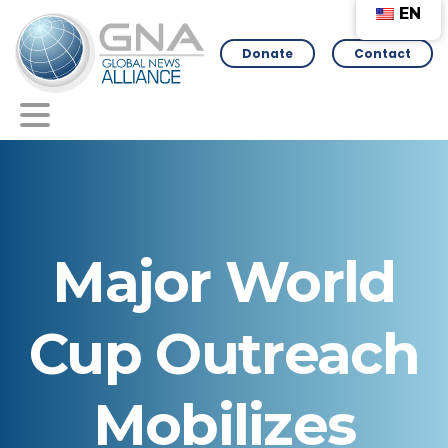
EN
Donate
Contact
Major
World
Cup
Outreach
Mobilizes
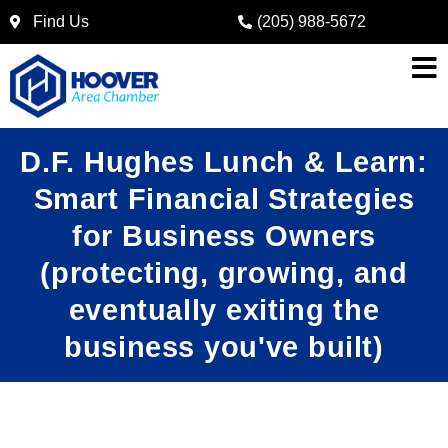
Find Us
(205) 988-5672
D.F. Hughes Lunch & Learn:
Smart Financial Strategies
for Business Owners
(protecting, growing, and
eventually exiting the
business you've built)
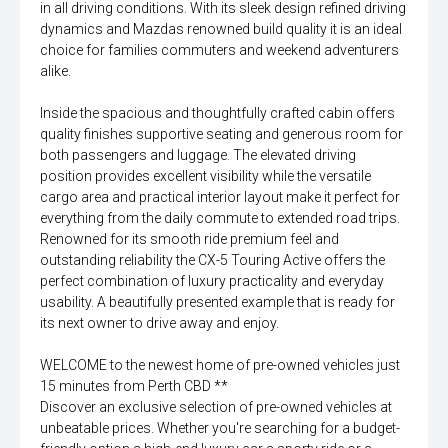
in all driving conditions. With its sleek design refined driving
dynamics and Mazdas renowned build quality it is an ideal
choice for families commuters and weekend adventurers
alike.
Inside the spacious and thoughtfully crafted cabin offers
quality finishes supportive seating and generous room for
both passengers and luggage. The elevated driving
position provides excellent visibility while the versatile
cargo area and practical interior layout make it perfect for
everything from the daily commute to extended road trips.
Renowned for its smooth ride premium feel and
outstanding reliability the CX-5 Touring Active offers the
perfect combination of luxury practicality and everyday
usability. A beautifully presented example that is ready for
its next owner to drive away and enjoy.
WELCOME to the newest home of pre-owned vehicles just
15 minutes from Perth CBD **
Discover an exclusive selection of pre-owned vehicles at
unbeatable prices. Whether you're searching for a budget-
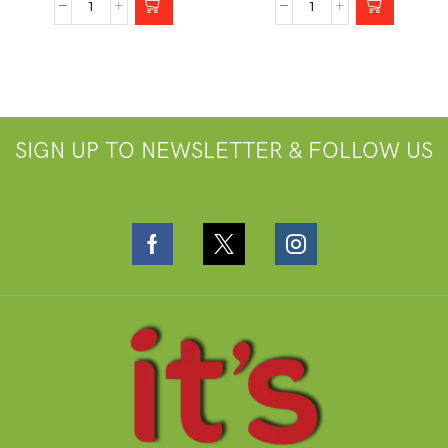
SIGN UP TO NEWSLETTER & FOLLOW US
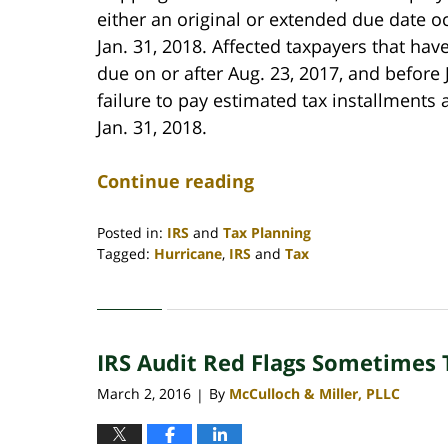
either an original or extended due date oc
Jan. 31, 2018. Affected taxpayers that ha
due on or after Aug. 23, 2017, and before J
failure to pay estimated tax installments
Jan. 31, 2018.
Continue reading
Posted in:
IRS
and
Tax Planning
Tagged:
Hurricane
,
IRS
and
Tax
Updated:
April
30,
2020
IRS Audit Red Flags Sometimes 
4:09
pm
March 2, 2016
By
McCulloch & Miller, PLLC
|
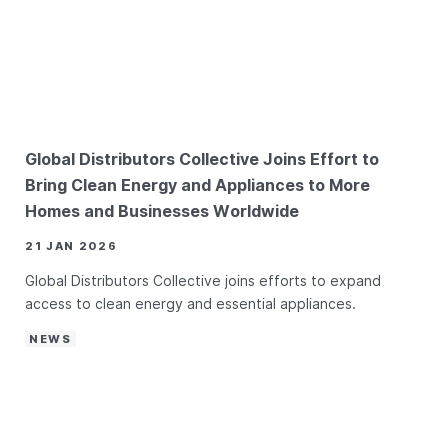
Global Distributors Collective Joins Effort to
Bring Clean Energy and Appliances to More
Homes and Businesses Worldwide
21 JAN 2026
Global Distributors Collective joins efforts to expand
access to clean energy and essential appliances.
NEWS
==================================================
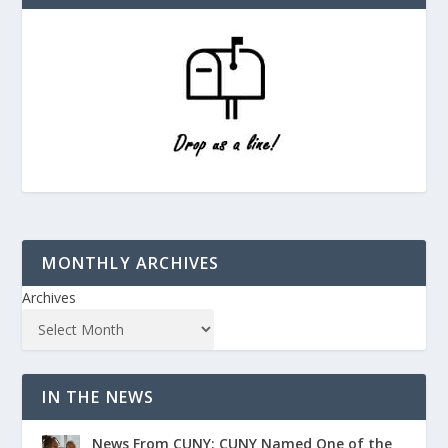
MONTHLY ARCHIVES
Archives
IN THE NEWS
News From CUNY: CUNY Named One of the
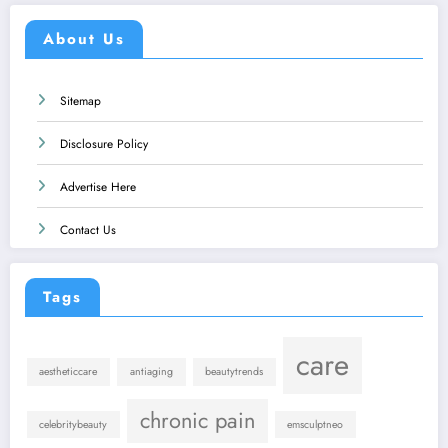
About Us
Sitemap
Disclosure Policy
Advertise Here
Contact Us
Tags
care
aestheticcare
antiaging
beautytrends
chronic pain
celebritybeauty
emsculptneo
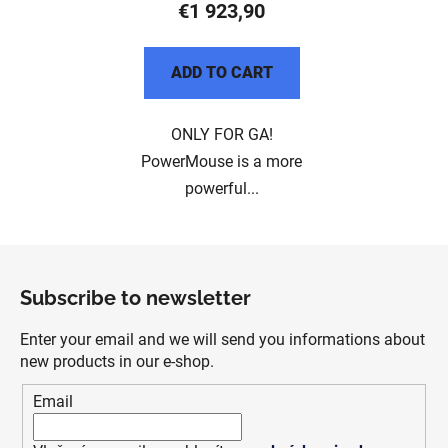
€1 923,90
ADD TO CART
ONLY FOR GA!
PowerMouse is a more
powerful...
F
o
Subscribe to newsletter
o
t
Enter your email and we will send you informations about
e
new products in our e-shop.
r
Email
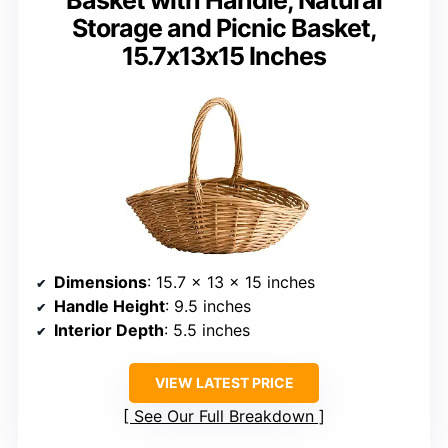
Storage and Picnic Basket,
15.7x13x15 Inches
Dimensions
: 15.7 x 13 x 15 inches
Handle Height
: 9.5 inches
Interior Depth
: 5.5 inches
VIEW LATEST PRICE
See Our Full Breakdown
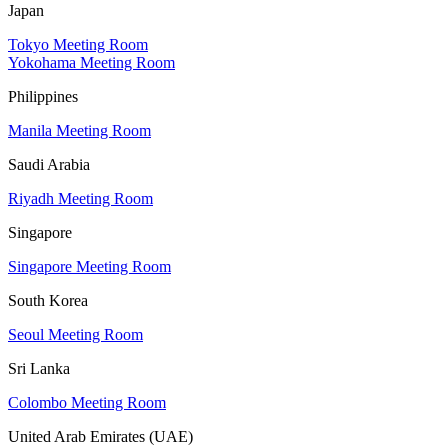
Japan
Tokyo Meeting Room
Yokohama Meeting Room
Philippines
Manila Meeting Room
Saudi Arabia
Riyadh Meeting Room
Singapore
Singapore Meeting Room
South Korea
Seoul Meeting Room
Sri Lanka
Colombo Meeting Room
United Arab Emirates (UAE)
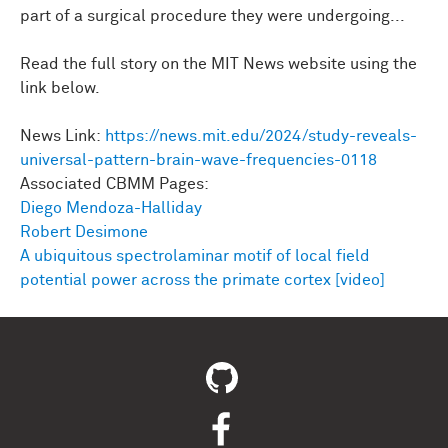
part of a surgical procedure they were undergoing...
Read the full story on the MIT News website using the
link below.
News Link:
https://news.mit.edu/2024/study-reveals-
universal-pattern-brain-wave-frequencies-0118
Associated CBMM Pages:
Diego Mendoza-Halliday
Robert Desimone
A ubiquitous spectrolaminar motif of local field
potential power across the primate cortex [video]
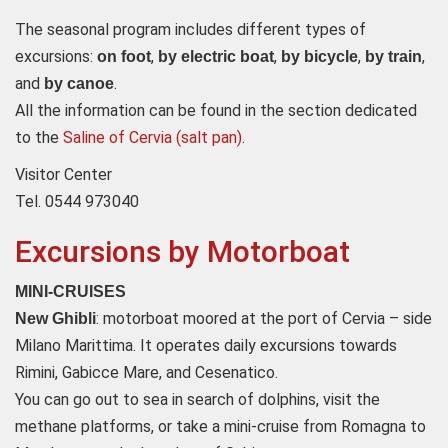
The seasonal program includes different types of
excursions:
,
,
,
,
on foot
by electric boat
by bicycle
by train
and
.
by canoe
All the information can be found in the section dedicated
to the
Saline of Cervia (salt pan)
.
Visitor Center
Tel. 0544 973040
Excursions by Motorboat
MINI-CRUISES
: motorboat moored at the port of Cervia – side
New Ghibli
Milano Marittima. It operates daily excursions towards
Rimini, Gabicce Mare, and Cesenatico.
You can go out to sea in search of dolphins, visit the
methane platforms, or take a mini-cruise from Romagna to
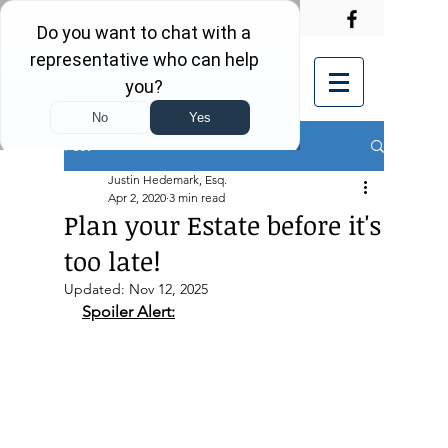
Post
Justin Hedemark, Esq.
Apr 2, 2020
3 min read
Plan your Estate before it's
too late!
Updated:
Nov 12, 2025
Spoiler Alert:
==================================================
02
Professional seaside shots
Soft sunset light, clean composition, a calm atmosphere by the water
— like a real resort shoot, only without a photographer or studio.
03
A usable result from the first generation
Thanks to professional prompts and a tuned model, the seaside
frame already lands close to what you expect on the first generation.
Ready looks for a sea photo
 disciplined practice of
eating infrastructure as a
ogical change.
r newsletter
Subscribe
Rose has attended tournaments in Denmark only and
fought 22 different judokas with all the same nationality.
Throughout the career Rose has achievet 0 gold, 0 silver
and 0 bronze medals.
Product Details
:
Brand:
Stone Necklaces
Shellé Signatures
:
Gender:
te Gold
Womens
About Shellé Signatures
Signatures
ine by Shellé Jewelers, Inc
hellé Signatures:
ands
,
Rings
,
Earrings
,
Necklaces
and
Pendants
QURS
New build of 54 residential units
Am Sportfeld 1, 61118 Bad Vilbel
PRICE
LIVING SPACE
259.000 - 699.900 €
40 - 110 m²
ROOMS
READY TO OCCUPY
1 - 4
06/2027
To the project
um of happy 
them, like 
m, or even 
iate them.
==================================================
### GOAL OF THE EXERCISE
Look through the listing above. Pick out each line with "seaside" and copy it.

### RESULT
Professional seaside shots
Thanks to professional prompts and a tuned model, the seaside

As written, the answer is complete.